Directions: Each entry that follows should be set down precisely, with its pictures removed.

----- Entries shown -----

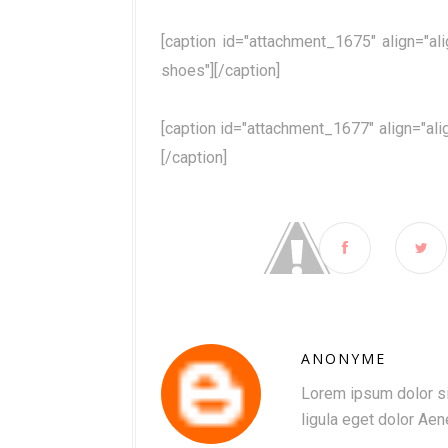
[caption id="attachment_1675" align="a
shoes"]
[/caption]
[caption id="attachment_1677" align="ali
[/caption]
ANONYME
Lorem ipsum dolor si
ligula eget dolor Ae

-----

Written solution:
[caption id="attachment_1675" align="a
shoes"]
[/caption]
[caption id="attachment_1677" align="ali
[/caption]
ANONYME
Lorem ipsum dolor si
ligula eget dolor Ae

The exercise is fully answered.